Whip-poor-will Woods

Indiana

The beauty of this preserve is characterized by rolling hills, deep ravines and narrow ridges.

Why You Should Visit 

Located in Brown County, Whip-poor-will Woods' beauty is characterized by its rolling hills, deep ravines, narrow ridges and the charming song of its namesake. Ecologically, this large preserve is important because it provides a large, unbroken forests area that allows many species of birds, reptiles, and mammals that require such a space to thrive.

This preserve is owned and managed by the Indiana Division of Nature Preserves.

What to See: Plants and Animals

On the northern portion of Whip-poor-will Woods, there is an abundance of sumac, sassafras, red maple and broomsedge with some black oak and ash. At the north and east side, wildflowers showcased include showy orchids, whorled pogonia, trilliums, Mayapple, twinleaf and white, and purple violets. It is interesting to note the whorled pogonia is a rare and threatened orchid that only blooms every 10-20 years; its vegetative form may be found on this preserve. The southern portion of the woods is made of a mature climax forest that includes chestnut, hickories, beech, sugar maple, tulip, white ash and red, black and white oak.

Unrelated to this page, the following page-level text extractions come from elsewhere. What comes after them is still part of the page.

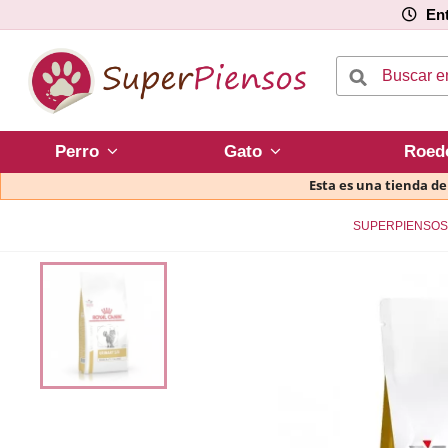
Ent
Perro
Gato
Roed
Esta es una tienda d
SUPERPIENSOS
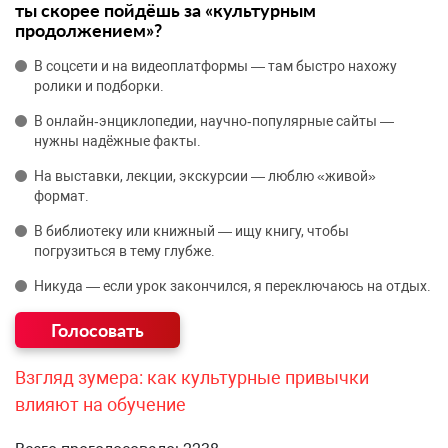
ты скорее пойдёшь за «культурным
продолжением»?
В соцсети и на видеоплатформы — там быстро нахожу
ролики и подборки.
В онлайн‑энциклопедии, научно‑популярные сайты —
нужны надёжные факты.
На выставки, лекции, экскурсии — люблю «живой»
формат.
В библиотеку или книжный — ищу книгу, чтобы
погрузиться в тему глубже.
Никуда — если урок закончился, я переключаюсь на отдых.
Взгляд зумера: как культурные привычки
влияют на обучение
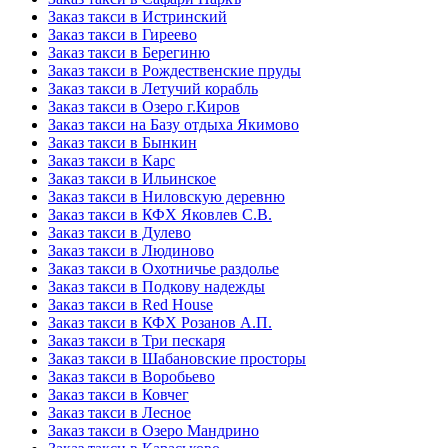
Заказ такси в Истринский
Заказ такси в Гиреево
Заказ такси в Берегиню
Заказ такси в Рождественские пруды
Заказ такси в Летучий корабль
Заказ такси в Озеро г.Киров
Заказ такси на Базу отдыха Якимово
Заказ такси в Бынкин
Заказ такси в Карс
Заказ такси в Ильинское
Заказ такси в Ниловскую деревню
Заказ такси в КФХ Яковлев С.В.
Заказ такси в Дулево
Заказ такси в Людиново
Заказ такси в Охотничье раздолье
Заказ такси в Подкову надежды
Заказ такси в Red Hоusе
Заказ такси в КФХ Розанов А.П.
Заказ такси в Три пескаря
Заказ такси в Шабановские просторы
Заказ такси в Воробьево
Заказ такси в Ковчег
Заказ такси в Лесное
Заказ такси в Озеро Мандрино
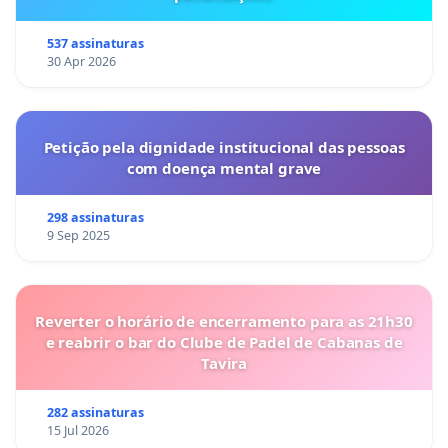
537 assinaturas
30 Apr 2026
Petição pela dignidade institucional das pessoas
com doença mental grave
298 assinaturas
9 Sep 2025
Reverter o horário de encerramento para as 21h30
e reabrir o bar do Clube de Padel de Cabanas de
Tavira
282 assinaturas
15 Jul 2026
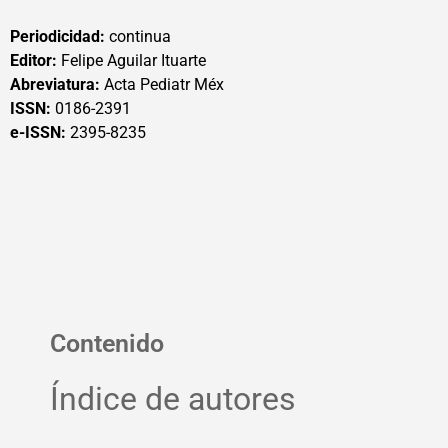
Periodicidad:
continua
Editor:
Felipe Aguilar Ituarte
Abreviatura:
Acta Pediatr Méx
ISSN:
0186-2391
e-ISSN:
2395-8235
Contenido
Índice de autores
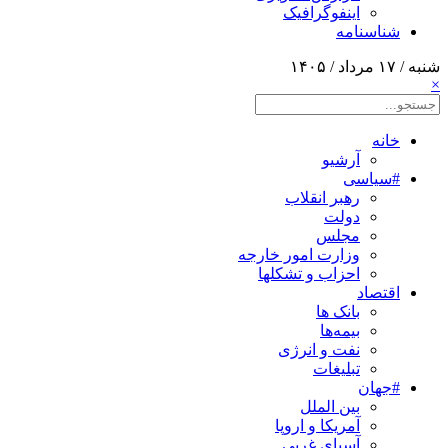
اینفوگرافیک
شناسنامه
شنبه / ۱۷ مرداد / ۱۴۰۵
×
خانه
آرشیو
#سیاسی
رهبر انقلاب
دولت
مجلس
وزارت امور خارجه
احزاب و تشکلها
اقتصاد
بانک ها
بیمه‌ها
نفت و انرژی
تبلیغات
#جهان
بین الملل
آمریکا و اروپا
آسیای غربی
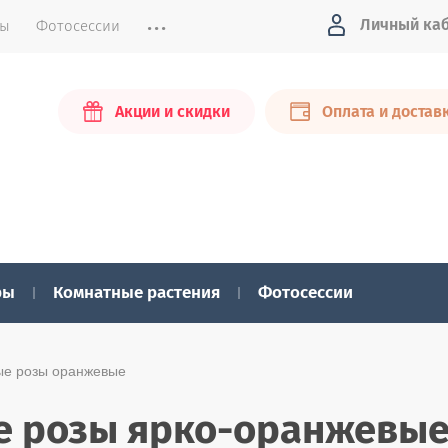
...
Личный ка
ты
Фотосессии
Акции и скидки
Оплата и достав
ры
Комнатные растения
Фотосессии
вые розы оранжевые
е розы ярко-оранжевы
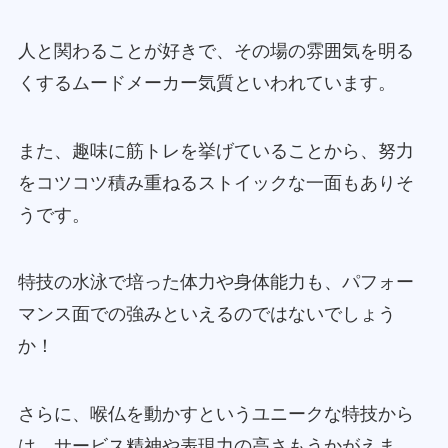
人と関わることが好きで、その場の雰囲気を明る
くするムードメーカー気質といわれています。
また、趣味に筋トレを挙げていることから、努力
をコツコツ積み重ねるストイックな一面もありそ
うです。
特技の水泳で培った体力や身体能力も、パフォー
マンス面での強みといえるのではないでしょう
か！
さらに、喉仏を動かすというユニークな特技から
は、サービス精神や表現力の高さもうかがえま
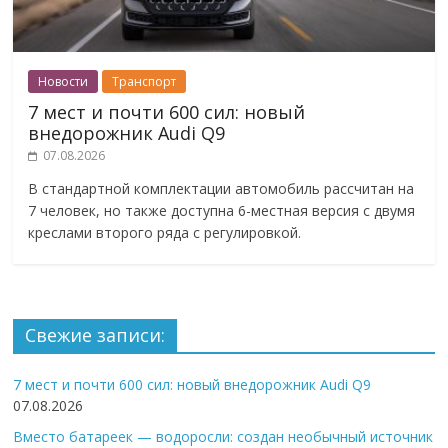
Новости
Транспорт
7 мест и почти 600 сил: новый
внедорожник Audi Q9
07.08.2026
В стандартной комплектации автомобиль рассчитан на
7 человек, но также доступна 6-местная версия с двумя
креслами второго ряда с регулировкой.
Свежие записи:
7 мест и почти 600 сил: новый внедорожник Audi Q9
07.08.2026
Вместо батареек — водоросли: создан необычный источник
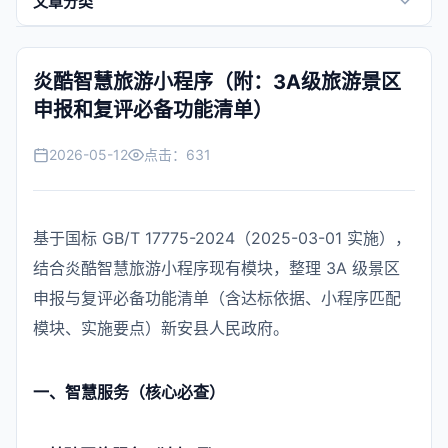
文章分类
景区快讯
炎酷智慧旅游小程序（附：3A级旅游景区
全域旅游
申报和复评必备功能清单）
行业百科
2026-05-12
点击：
631
跨境外贸
基于国标 GB/T 17775-2024（2025-03-01 实施），
常见问题
结合炎酷智慧旅游小程序现有模块，整理 3A 级景区
帮助中心
申报与复评必备功能清单（含达标依据、小程序匹配
模块、实施要点）新安县人民政府。
一、智慧服务（核心必查）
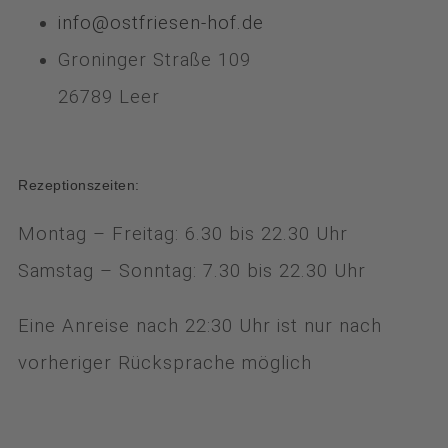
info@ostfriesen-hof.de
Groninger Straße 109
26789 Leer
Rezeptionszeiten:
Montag – Freitag: 6.30 bis 22.30 Uhr
Samstag – Sonntag: 7.30 bis 22.30 Uhr
Eine Anreise nach 22:30 Uhr ist nur nach
vorheriger Rücksprache möglich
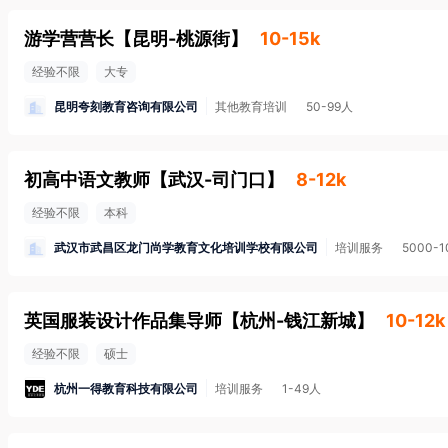
游学营营长
【
昆明-桃源街
】
10-15k
经验不限
大专
昆明夸刻教育咨询有限公司
其他教育培训
50-99人
初高中语文教师
【
武汉-司门口
】
8-12k
经验不限
本科
武汉市武昌区龙门尚学教育文化培训学校有限公司
培训服务
5000-
英国服装设计作品集导师
【
杭州-钱江新城
】
10-12k
经验不限
硕士
杭州一得教育科技有限公司
培训服务
1-49人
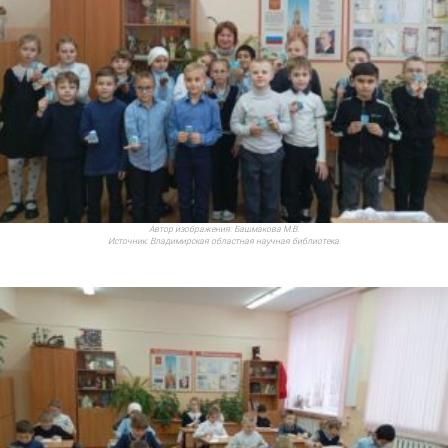
Автор изображения:
Башмакова М.В.
Источник:
Владимирская областная научная библиотека.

Animal species that may be seen and heard at the woods are coyotes, gray and red foxes, eastern box turtles, deer, and Wild Turkey. Smaller mammals, snakes, skinks, and fence lizards have also been spotted. The large, unbroken forest area on the eastern boundary is critical habitat to Scarlet Tanagers, Rose-breasted Grosbeaks, Ovenbirds, various species of warblers.

The terrain moves from moderate to rugged and there are no established trails on the preserve at this time. Exercise caution and have fun!